Taeko hat die Nase voll von ihrem Bürojob in Tokio. Zu laut, zu gehetzt ist ihr der Alltag in der Stadt. Obendrein nervt die Familie ständig mit der Frage, wann Taeko endlich heiratet. Mit 27 Jahren sei es doch mal Zeit, unter die Haube zu kommen. Taeko beschließt, dem Trubel für kurze Zeit zu entkommen. Bei der Familie ihres Schwagers will sie auf dem Land bei der Ernte mithelfen und neue Kraft tanken.

Wäre Tränen der Erinnerung – Only Yesterday wie die meisten Animes der japanischen Produktionsfirma Studio Ghibli, würde Taeko jetzt in ein poetisches Fantasyabenteuer stolpern. Der Nachtzug würde sie nicht aufs Land bringen, sondern in einer Welt putziger Geister- und Fabelgestalten aussetzen. Taeko müsste zwischen den Guten und Bösen verhandeln, um am Ende gestärkt in ihre Welt zurückzukehren. Aber dieser Ghibli-Film ist anders als etwa Chihiros Reise ins Zauberland oder Mein Nachbar Totoro.

Isao Takahatas Mangaadaption Tränen der Erinnerung – Only Yesterday, die 1991 erschien und zurzeit auf Netflix zu sehen ist, bleibt in der Realität.

Auf dem Weg aufs Land erinnert sich Taeko an Momente ihrer Schulzeit.

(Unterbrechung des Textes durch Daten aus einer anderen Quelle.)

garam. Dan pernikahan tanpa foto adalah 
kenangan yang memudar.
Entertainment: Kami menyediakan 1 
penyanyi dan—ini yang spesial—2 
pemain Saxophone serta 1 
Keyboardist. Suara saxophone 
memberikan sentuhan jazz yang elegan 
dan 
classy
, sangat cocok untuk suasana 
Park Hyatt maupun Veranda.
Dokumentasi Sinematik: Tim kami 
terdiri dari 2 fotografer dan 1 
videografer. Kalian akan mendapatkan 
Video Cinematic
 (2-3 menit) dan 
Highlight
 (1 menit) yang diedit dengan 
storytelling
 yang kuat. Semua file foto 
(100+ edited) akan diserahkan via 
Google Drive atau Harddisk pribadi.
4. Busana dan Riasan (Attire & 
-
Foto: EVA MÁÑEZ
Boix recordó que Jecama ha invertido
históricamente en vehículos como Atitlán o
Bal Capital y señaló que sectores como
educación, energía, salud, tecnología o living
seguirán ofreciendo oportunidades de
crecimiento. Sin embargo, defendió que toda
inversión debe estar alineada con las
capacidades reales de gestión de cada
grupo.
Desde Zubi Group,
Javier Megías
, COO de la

Wie die Schülerinnen damit umgingen, ihre Periode zu bekommen. Wie Taekos wortkarger Vater sie zum ersten und einzigen Mal schlug. Wie die Familie es zelebrierte, eine frische Ananas zu kosten. In Nostalgie schwelgend beginnt Taeko, ihr Leben zu reflektieren. Wovon hat sie als junges Mädchen geträumt? Welche dieser Träume hat sie sich mit Ende 20 bereits erfüllt? Wo soll ihr Leben sie noch hinführen?

Tränen der Erinnerung – Only Yesterday formuliert Lebenstipps wunderbar unaufdringlich

Die Farbwelt des Animes ist dem realistischen Ansatz entsprechend dezent gehalten. Statt catchy Orchestermelodien gibt's auch mal rumänische Musik aus den 1970ern auf die Ohren. Und dramaturgisch arbeitet Tränen der Erinnerung – Only Yesterday auf keinen Höhepunkt hin, der Gut-gegen-Böse-Kampf fällt aus. Einer Erinnerung folgt eine Erkenntnis folgt eine Erinnerung. Und die aus diesem Prozess resultierende Entscheidung für ihr Leben trifft Taeko erst, als bereits der Abspann durchs Bild rollt.

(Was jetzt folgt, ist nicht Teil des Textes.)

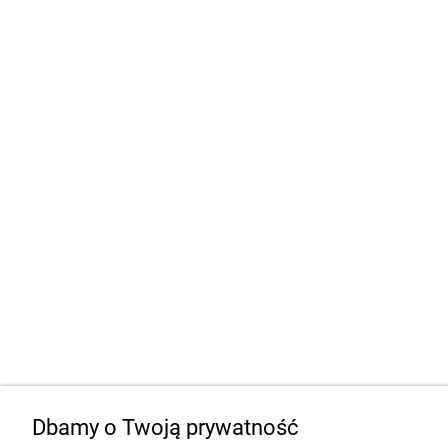
Dbamy o Twoją prywatność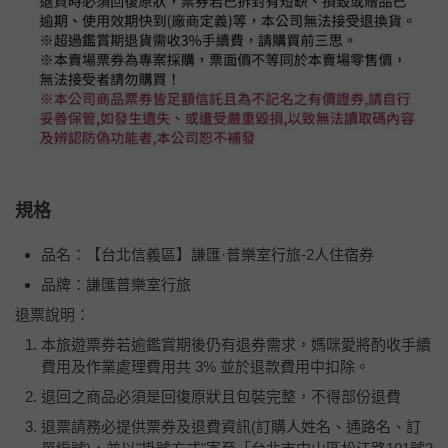
規格
品名：【台北信義區】謙匯·普樂室行旅-2人住宿券
品牌：謙匯普樂室行旅
退票說明：
本旅遊票券若逾鑑賞期後仍有退券需求，媽咪愛將酌收手續
費用及作業處理費用共 3% 並於退款費用中扣除。
退回之商品必須是回復原狀且包裝完整，不得部份退費
退票請務必提供票券及退費資訊(訂購人姓名、通路名、訂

Nicht nur von der Machart sticht das Drama Tränen der Erinnerung – Only Yesterday aus der Ghibli-Filmreihe heraus. Taeko ist zugleich am ehesten die Figur des japanischen Studios, in der sich Millennials wiederfinden können. Obwohl der Film im Jahr 1982 spielt, beschreibt er eine Orientierungslosigkeit, die viele mit Ende 20 kennen dürften: Irgendwie läuft's im Job, irgendwie läuft's privat – aber vom großen Glück zu sprechen, wäre übertrieben. Und nun?

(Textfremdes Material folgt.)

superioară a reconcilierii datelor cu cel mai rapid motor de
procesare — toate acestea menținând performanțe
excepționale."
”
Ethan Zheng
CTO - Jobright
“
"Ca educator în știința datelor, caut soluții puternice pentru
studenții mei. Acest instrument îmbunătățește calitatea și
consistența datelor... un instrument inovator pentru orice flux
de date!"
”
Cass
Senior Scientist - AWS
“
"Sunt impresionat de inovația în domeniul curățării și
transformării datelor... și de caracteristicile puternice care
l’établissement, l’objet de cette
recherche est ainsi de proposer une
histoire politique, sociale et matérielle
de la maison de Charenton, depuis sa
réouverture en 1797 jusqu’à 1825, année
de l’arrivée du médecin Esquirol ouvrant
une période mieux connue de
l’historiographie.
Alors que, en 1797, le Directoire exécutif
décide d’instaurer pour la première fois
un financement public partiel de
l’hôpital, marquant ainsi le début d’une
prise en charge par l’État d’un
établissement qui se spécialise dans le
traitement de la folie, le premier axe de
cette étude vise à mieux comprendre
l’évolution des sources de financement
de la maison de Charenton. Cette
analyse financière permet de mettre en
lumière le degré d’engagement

Das Ende des Films impliziert, dass Taeko ihr Glück auf dem Land finden wird. Sie bleibt an dem Ort, der ihr schon als Mädchen gefiel. Taekos Entscheidung wird aber nicht als Lösung für allgemeine Orientierungsschwierigkeiten verkauft. Viel mehr ermuntert das Drama dazu, in Phasen der Unzufriedenheit auf Abstand zu gehen: den Alltag zu verlassen und die bisherigen Erfahrungen zu reflektieren. Diese Erkenntnisse müssen nicht aus großen Abenteuern oder bedeutungsschwangeren Erlebnissen erwachsen. Auch kleine Erinnerungen können zu Entscheidungen führen. Der Geschmack einer Ananas zum Beispiel.

Nach diesem Ghibli-Film fühlt man selbst ein bisschen so, als wäre man auf dem Land gewesen. Oder zumindest bereit, an einem solchen Sehnsuchtsort selbst die eigenen Erinnerungen und Wünsche zu ergründen.